Abbas Güçlü

Abbas Güçlü

aguclu@milliyet.com.tr

Tüm Yazıları
Haberin Devamı

       ÜNİVERSİTEYE girişteki yeni düzenlemelerle ilgili olarak yoğun tepkiler var. Gazetelere tam sayfa ilanlar veriliyor. Sık sık basın toplantısı ve paneller düzenleniyor. Kapalı kapılar ardındaki kararı erteletmeye yönelik kulis faaliyetlerinin de ardı arkası kesilmiyor.
       YÖK'ü ve ÖSYM'yi yaptıkları yanlışlar nedeniyle en fazla eleştirenlerden biri olarak, olup bitenleri anlamakta güçlük çekiyorum.
       Eleştirilerin önemli bir bölümü çoğu kez bir incir çekirdeğini bile doldurmuyor. "Öğrenci aleyhine bir terslik varsa, gelin hep birlikte üzerine gidelim" diyoruz, ama ortaya somut ve inandırıcı bir eleştiri çıkmıyor.
       Dershaneci, yayıncı ve özel ders veren öğretmenlerin, yani sınav sektöründen 100 trilyonun üzerinde kazanç elde edenlerin, "değirmenin suyunun kesileceği" endişesiyle haykırışlarını anlamak mümkün.
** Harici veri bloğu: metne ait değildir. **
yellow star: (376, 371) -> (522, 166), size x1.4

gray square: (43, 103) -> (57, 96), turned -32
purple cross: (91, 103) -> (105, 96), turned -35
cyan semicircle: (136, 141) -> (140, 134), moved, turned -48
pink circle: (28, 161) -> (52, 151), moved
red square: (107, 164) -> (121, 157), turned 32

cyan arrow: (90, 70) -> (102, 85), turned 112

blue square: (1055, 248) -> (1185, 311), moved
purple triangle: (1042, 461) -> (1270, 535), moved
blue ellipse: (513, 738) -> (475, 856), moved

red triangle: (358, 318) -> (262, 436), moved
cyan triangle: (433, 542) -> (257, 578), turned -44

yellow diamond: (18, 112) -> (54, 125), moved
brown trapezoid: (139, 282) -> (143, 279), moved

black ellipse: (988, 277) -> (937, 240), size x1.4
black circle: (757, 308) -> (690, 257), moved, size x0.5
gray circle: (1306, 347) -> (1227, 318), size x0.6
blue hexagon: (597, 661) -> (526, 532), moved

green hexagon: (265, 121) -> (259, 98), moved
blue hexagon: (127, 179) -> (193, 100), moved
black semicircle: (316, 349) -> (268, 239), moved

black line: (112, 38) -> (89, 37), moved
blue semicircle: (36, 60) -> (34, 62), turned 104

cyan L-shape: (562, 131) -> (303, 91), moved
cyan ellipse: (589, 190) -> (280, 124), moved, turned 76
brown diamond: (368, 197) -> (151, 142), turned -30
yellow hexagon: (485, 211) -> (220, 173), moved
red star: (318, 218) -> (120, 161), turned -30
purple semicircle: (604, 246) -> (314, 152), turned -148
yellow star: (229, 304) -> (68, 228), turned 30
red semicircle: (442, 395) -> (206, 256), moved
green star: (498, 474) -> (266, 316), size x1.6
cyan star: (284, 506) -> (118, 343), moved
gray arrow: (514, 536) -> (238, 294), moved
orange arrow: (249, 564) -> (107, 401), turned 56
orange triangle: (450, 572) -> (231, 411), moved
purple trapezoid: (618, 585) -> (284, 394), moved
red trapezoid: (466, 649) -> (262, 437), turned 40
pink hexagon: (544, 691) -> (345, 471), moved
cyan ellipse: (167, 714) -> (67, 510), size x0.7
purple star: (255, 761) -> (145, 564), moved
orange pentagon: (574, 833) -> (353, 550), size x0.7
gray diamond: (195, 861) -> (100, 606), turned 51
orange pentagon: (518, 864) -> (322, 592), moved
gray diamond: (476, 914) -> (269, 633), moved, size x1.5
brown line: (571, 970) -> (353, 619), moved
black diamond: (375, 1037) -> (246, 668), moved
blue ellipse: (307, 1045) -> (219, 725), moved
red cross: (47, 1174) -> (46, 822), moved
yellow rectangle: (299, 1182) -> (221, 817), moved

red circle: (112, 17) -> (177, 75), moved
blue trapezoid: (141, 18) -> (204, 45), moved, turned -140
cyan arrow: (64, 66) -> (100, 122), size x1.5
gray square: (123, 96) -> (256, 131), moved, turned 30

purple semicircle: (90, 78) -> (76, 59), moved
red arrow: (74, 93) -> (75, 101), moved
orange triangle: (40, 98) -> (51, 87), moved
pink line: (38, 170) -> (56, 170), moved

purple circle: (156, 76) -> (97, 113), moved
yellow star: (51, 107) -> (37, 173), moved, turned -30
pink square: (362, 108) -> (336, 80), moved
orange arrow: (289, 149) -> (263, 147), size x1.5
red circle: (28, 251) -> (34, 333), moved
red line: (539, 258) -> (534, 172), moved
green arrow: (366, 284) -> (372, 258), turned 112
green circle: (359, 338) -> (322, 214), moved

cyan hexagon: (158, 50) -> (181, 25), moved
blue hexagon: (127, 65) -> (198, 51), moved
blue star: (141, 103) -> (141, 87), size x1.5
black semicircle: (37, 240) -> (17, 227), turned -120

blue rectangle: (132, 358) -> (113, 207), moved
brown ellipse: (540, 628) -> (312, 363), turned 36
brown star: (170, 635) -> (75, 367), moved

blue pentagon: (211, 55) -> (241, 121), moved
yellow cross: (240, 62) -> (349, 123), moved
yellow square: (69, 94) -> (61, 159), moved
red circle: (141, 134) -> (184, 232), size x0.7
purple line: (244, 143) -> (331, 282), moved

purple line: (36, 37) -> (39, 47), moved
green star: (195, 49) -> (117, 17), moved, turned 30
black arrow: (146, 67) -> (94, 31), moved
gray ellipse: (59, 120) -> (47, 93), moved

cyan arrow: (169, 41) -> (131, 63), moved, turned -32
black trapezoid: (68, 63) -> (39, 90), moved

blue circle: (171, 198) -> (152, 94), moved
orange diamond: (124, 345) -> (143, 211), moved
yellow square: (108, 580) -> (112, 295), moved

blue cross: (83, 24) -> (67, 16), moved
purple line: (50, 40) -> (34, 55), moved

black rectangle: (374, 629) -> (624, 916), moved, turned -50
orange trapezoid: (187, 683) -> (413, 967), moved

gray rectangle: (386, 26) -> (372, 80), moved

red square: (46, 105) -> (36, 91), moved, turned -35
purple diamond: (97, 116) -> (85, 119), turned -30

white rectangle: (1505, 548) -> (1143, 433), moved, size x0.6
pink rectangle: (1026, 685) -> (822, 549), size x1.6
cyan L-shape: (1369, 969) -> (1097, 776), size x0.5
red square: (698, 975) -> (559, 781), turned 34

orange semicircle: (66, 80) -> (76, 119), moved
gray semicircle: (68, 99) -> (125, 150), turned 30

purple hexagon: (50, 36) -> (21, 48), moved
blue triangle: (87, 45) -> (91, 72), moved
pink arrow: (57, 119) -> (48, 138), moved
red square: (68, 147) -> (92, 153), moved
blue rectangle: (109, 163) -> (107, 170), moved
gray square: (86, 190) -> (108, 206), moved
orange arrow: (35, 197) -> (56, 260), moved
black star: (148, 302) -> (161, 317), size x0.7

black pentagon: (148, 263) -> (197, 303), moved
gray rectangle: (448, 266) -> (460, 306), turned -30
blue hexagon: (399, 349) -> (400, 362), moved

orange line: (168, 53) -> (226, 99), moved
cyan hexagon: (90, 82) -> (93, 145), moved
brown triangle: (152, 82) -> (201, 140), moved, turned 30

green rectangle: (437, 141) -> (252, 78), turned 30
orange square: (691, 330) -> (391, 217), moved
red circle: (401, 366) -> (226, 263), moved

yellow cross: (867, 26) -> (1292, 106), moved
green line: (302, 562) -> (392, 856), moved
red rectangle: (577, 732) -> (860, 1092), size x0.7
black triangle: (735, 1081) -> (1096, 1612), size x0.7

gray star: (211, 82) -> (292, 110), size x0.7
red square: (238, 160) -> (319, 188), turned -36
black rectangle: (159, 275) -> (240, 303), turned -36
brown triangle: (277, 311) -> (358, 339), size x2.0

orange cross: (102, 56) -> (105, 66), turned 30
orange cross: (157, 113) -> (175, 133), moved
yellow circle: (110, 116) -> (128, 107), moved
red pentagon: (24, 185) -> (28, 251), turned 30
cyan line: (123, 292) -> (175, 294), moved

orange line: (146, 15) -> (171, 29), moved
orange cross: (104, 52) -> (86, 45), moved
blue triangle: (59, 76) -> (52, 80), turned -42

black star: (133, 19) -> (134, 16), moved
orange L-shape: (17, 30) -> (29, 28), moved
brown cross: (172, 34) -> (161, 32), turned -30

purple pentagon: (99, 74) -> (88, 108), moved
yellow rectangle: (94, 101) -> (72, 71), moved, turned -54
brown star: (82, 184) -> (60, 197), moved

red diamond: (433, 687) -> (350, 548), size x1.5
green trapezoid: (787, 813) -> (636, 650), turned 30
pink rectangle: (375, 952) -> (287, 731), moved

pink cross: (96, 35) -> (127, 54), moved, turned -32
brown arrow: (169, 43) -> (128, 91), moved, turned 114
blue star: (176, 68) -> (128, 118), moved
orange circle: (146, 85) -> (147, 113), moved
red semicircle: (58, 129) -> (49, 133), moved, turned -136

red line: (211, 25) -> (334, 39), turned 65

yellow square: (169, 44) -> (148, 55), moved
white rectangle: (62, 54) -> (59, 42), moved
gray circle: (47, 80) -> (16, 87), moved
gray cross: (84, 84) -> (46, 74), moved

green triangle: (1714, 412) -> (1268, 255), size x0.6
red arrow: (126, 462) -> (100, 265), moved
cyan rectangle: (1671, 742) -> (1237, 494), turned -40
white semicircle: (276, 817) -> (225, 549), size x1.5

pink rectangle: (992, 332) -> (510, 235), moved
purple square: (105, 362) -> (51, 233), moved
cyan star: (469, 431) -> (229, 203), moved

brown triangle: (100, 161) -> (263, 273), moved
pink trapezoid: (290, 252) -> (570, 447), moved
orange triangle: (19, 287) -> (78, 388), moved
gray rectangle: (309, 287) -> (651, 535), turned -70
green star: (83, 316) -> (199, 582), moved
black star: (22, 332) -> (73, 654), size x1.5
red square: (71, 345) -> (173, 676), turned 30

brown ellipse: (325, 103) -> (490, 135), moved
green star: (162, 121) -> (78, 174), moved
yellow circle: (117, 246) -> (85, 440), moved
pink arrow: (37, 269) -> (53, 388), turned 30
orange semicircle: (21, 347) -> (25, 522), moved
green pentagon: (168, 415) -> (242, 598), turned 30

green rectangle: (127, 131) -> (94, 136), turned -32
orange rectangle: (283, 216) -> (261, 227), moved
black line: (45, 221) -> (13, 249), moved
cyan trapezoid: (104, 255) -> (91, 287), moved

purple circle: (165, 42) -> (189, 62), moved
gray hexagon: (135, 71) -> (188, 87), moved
Ama sırf eleştirmiş olmak için bu kervana katılanların açıklamalarının ne ifade ettiğini çözmek gerçekten çok zor.
       Her konuda olduğu gibi bu konuda da artı ve eksilere bakarak karar vermek, galiba en doğrusu. Önce mevcut sistemin eksilerine, ardından da yeni sistemin artılarına bakalım.
       Mevcut sistemin eksileri:
       * Öğrencileri aşırı ders yükü altında boğuyor.
       * Dershaneye ve özel derse zorunlu kılıyor. Yani parası olana avantaj sağlıyor.
       * Daha iyi eğitim için harcanması gereken kaynaklar, sınav yarışını hızlandırmak için tüketiliyor.
       * Umut tacirliği yapıyor.
       * Okul içi eğitimi yeterince değerlendirmiyor.
       Yeni sistemin artıları ise şöyle:
       * Alan seçimini getirerek öğrenciyi daha bilinçli öğrenim görmeye yöneltiyor.
       * Kaynak israfını azaltıyor.
       * Dershane ve özel derse olan bağımlılığı en aza indiriyor.
       * İkiden bire inerek sınav stresini azaltıyor.
       * Okul içi başarı daha fazla dikkate alınıyor.
       * Sınavdan sonra yapılacak tercih sıralaması ile umut tacirliğine son veriliyor.
       YÖK ve ÖSYM yıllardan beri ilk kez doğru düzgün bir iş yapıyor. Uzun vadede ortaöğretime ve yükseköğretime geçişe çekidüzen verecek gelişmelere imza attıkları için şu aşamada köstekten çok desteğe ihtiyaçları var. Yeni sistemde de elbette sorun yaratacak durumlar ortaya çıkacak. Umarız; başlangıçta yaşanabilecek bu sorunlar, kangren olmadan hemen çözüme kavuşur.
       Bu arada Milli Eğitim Bakanlığı'na da çok iş düşüyor. Hemen herkesin ortak kaygısı, liselerde öğretmenlerin not verirken adil davranmayacağına ilişkin kuşkular. İyi bir denetleme mekanizmasıyla bu kolayca önlenebilir. Örneğin; okul notlarıyla sınavda alınan puan arasındaki korelasyon çok önemli ipuçları verebilir.